Smartphone technology and other devices such as wearables are also helping to aid patient management. Patients can use smartphone apps to help them better manage their conditions. Dementia apps, for example, can use GPS signals to help family members keep track of their loved ones. They also help to collate vital information for healthcare professionals, allowing them to monitor how a patient’s condition has changed over time. They can use the data from the app to measure the patient’s performance to notice if medication or care needs be tailored or altered to suit the patients needs better. As patients get older and time goes on, their needs change. Smartphone apps can help identify how best to help. 

 

As technology advances, we have seen other devices come to market, which can also help manage conditions.

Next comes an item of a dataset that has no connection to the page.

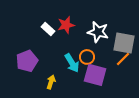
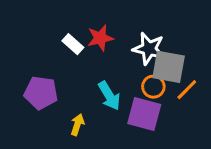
gray square: (124, 43) -> (169, 67), moved
orange circle: (87, 57) -> (153, 87), moved
purple pentagon: (27, 61) -> (41, 93), turned 30

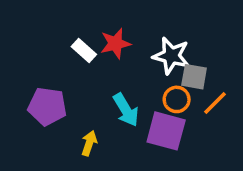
gray square: (169, 67) -> (194, 77), size x0.7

Smartwatches can continuously measure and passively monitor blood pressure and other vitals like heart rate. These can help patients with high blood pressure or heart problems. There is a range of wearable devices that have taken to the healthcare market, these include contact lenses which can measure glucose levels and eye pressure along with necklaces which can provide 24-hour ECG monitoring. 

 

Smartphones and wearable devices give patients greater control over their health and the investigations into them. Smartphones help patients track their health and enhance their doctor-patient relationship by giving them better control. The patient will be able to understand their condition better, which means they will be able to decide on better care for themselves. They help the patients feel empowered about their conditions and encourage shared decision-making, which can also lighten the load for doctors. 

 

Reducing costs for healthcare

 

 Smartphone technology is inclusive and adaptable, which makes it perfect for use in developing countries. Although much of the high-end technology is indeed aimed at higher-income countries there is a wide range of devices that don’t meet the top tier specification levels but are just as good, and these are the devices that developing countries are using. They can keep up with innovations through creative ways by creating portable diagnostic devices that can measure a range of different metrics enabling doctors to diagnose and treat patients with chronic illnesses at the point of care. This is incredibly important in developing countries as environmental issues, and lifestyles mean sanitation and cleanliness is an issue. 

 

The constant development of the smartphone and its intuitive nature can positively encourage innovation. As the smartphone develops, the technology used in them can be altered and used to create new devices. The upside to this is that the technology is already established, which rapidly reduces costs instantly. Still, we can use this as an opportunity to take technology from one device and work into another to progress another industry.

 

Complications 

 

Although using smartphones for healthcare sounds excellent, there are some complications. Firstly, everyone is focused on developing an app which means there are such a large number of apps available for one condition. This makes it hard to know which ones to trust and which ones not to. 

 

There is also plenty of room for error. Technology, although great, can sometimes let us down and put us in difficult situations. Connections are not always great and can drop from time to time. One of the biggest concerns when using devices is that there should be rigorous security checks in place to uphold patients right to confidentiality. Information shared across platforms over devices are subject to hackers. Patient details need to be held and stored in confidential settings keeping them secure. 

 

Other complications that can arise from using smartphones can centre around the fact that not all forms of technology are compatible in different continents. This can make training and communication between professionals hard.

 

Although some challenges still need to be taken into consideration, the effects of smartphones on healthcare in developing countries appear to be considerably positive. Its implementation has the potential to transform and change healthcare in challenging areas. The smartphones ever-expanding attraction and influence can enable it to become the future of health.